Collected data entries

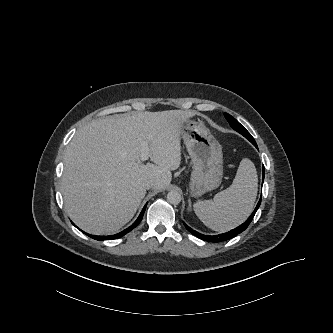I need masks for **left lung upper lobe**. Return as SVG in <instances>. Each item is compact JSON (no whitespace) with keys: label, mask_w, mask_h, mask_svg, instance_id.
Returning <instances> with one entry per match:
<instances>
[{"label":"left lung upper lobe","mask_w":333,"mask_h":333,"mask_svg":"<svg viewBox=\"0 0 333 333\" xmlns=\"http://www.w3.org/2000/svg\"><path fill=\"white\" fill-rule=\"evenodd\" d=\"M226 120L229 122L230 126L242 134L245 138H247L252 144L256 143L254 138L251 136V134L231 115L228 113L224 114Z\"/></svg>","instance_id":"obj_1"}]
</instances>
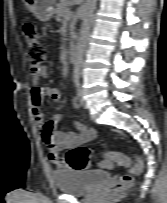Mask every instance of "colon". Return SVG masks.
I'll use <instances>...</instances> for the list:
<instances>
[{"label": "colon", "instance_id": "obj_1", "mask_svg": "<svg viewBox=\"0 0 167 203\" xmlns=\"http://www.w3.org/2000/svg\"><path fill=\"white\" fill-rule=\"evenodd\" d=\"M25 46L27 50V59L30 68L39 70L47 57V50L41 44L39 33L33 23L24 25ZM93 151L84 145L72 147L66 153L65 161L70 168L75 170H84L90 166V158ZM103 156H107L117 162L120 166L128 167L129 172L122 175L118 181L111 184L107 188L110 194L122 192L133 185L134 175L138 174L143 169V162L140 159L131 163L130 159L119 151L99 152Z\"/></svg>", "mask_w": 167, "mask_h": 203}]
</instances>
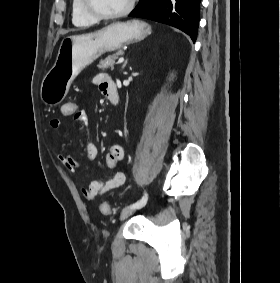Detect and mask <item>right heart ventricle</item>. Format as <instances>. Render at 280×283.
Segmentation results:
<instances>
[{
	"label": "right heart ventricle",
	"instance_id": "1",
	"mask_svg": "<svg viewBox=\"0 0 280 283\" xmlns=\"http://www.w3.org/2000/svg\"><path fill=\"white\" fill-rule=\"evenodd\" d=\"M72 22L75 26L86 27L97 22L83 9L82 0H72Z\"/></svg>",
	"mask_w": 280,
	"mask_h": 283
}]
</instances>
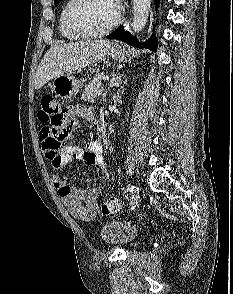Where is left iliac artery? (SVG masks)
<instances>
[{"instance_id":"left-iliac-artery-1","label":"left iliac artery","mask_w":233,"mask_h":294,"mask_svg":"<svg viewBox=\"0 0 233 294\" xmlns=\"http://www.w3.org/2000/svg\"><path fill=\"white\" fill-rule=\"evenodd\" d=\"M126 191L127 192H136V191H139V188L135 187V186H132V187H128L126 188Z\"/></svg>"}]
</instances>
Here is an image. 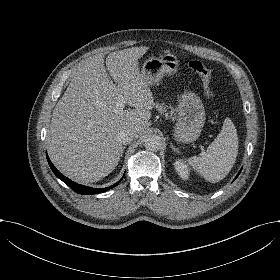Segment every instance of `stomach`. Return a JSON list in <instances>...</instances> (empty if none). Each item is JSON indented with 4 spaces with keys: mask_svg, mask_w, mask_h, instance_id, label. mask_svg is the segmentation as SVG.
Returning a JSON list of instances; mask_svg holds the SVG:
<instances>
[{
    "mask_svg": "<svg viewBox=\"0 0 280 280\" xmlns=\"http://www.w3.org/2000/svg\"><path fill=\"white\" fill-rule=\"evenodd\" d=\"M178 61L173 55L152 57L141 67V77L147 86H155L167 72L176 71ZM177 136L183 142L197 138L205 120V111L199 98L191 93L182 96L178 110Z\"/></svg>",
    "mask_w": 280,
    "mask_h": 280,
    "instance_id": "0dacf381",
    "label": "stomach"
}]
</instances>
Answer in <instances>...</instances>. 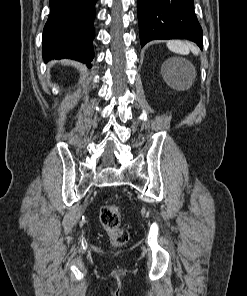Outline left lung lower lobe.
<instances>
[{
	"label": "left lung lower lobe",
	"mask_w": 247,
	"mask_h": 296,
	"mask_svg": "<svg viewBox=\"0 0 247 296\" xmlns=\"http://www.w3.org/2000/svg\"><path fill=\"white\" fill-rule=\"evenodd\" d=\"M141 46L154 39H188L201 49L202 28L194 0H137Z\"/></svg>",
	"instance_id": "1"
}]
</instances>
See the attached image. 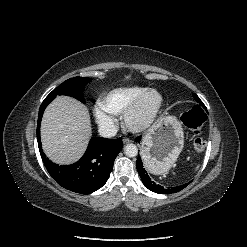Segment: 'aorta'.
Segmentation results:
<instances>
[{
  "label": "aorta",
  "mask_w": 247,
  "mask_h": 247,
  "mask_svg": "<svg viewBox=\"0 0 247 247\" xmlns=\"http://www.w3.org/2000/svg\"><path fill=\"white\" fill-rule=\"evenodd\" d=\"M124 153L127 157H135L138 154V148L135 144H127L124 148Z\"/></svg>",
  "instance_id": "762f6f07"
}]
</instances>
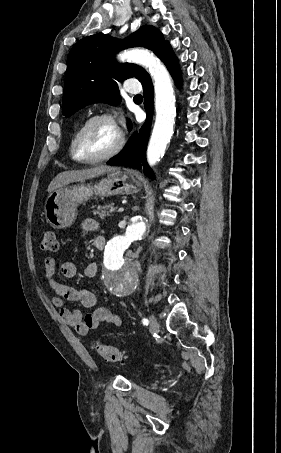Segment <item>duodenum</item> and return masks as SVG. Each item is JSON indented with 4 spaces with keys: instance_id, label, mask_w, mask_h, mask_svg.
<instances>
[{
    "instance_id": "410a0bca",
    "label": "duodenum",
    "mask_w": 281,
    "mask_h": 453,
    "mask_svg": "<svg viewBox=\"0 0 281 453\" xmlns=\"http://www.w3.org/2000/svg\"><path fill=\"white\" fill-rule=\"evenodd\" d=\"M105 239L102 237L98 240L97 244H96V248L99 250V251H102L104 248H105Z\"/></svg>"
}]
</instances>
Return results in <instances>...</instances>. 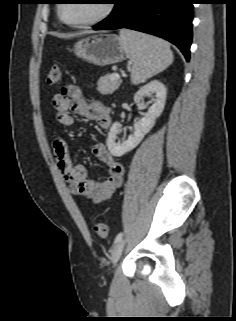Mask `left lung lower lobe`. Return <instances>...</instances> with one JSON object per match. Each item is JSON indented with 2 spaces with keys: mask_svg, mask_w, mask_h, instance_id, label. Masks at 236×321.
I'll list each match as a JSON object with an SVG mask.
<instances>
[{
  "mask_svg": "<svg viewBox=\"0 0 236 321\" xmlns=\"http://www.w3.org/2000/svg\"><path fill=\"white\" fill-rule=\"evenodd\" d=\"M196 0H115L110 16L94 30L128 28L163 38L190 59L193 4Z\"/></svg>",
  "mask_w": 236,
  "mask_h": 321,
  "instance_id": "left-lung-lower-lobe-1",
  "label": "left lung lower lobe"
}]
</instances>
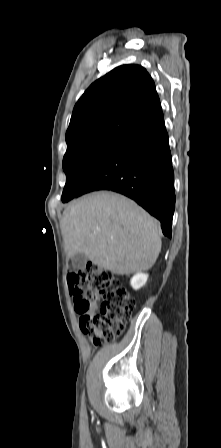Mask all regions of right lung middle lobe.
Returning <instances> with one entry per match:
<instances>
[{
	"mask_svg": "<svg viewBox=\"0 0 221 448\" xmlns=\"http://www.w3.org/2000/svg\"><path fill=\"white\" fill-rule=\"evenodd\" d=\"M117 140H104L83 144L66 152L63 170L67 181L62 193V201L78 197L86 182L105 159Z\"/></svg>",
	"mask_w": 221,
	"mask_h": 448,
	"instance_id": "dd1d6c3e",
	"label": "right lung middle lobe"
}]
</instances>
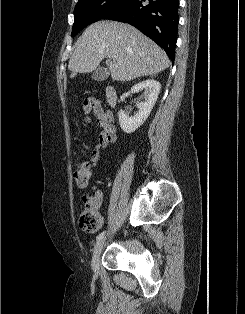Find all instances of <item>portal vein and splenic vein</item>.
<instances>
[{
    "label": "portal vein and splenic vein",
    "mask_w": 245,
    "mask_h": 314,
    "mask_svg": "<svg viewBox=\"0 0 245 314\" xmlns=\"http://www.w3.org/2000/svg\"><path fill=\"white\" fill-rule=\"evenodd\" d=\"M112 58H113V59H117V56H116V55H113Z\"/></svg>",
    "instance_id": "18ae733b"
}]
</instances>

• YOUR GOAL: Lines before the one containing "Find all instances" are not wanted; write out that line and every later line through the end of the data above, exactly, without pictures.

• FINISHED EXERCISE:
Find all instances of <item>portal vein and splenic vein</item>.
<instances>
[{
    "label": "portal vein and splenic vein",
    "mask_w": 245,
    "mask_h": 314,
    "mask_svg": "<svg viewBox=\"0 0 245 314\" xmlns=\"http://www.w3.org/2000/svg\"><path fill=\"white\" fill-rule=\"evenodd\" d=\"M112 58H113V59H117V56H116V55H113Z\"/></svg>",
    "instance_id": "18ae733b"
}]
</instances>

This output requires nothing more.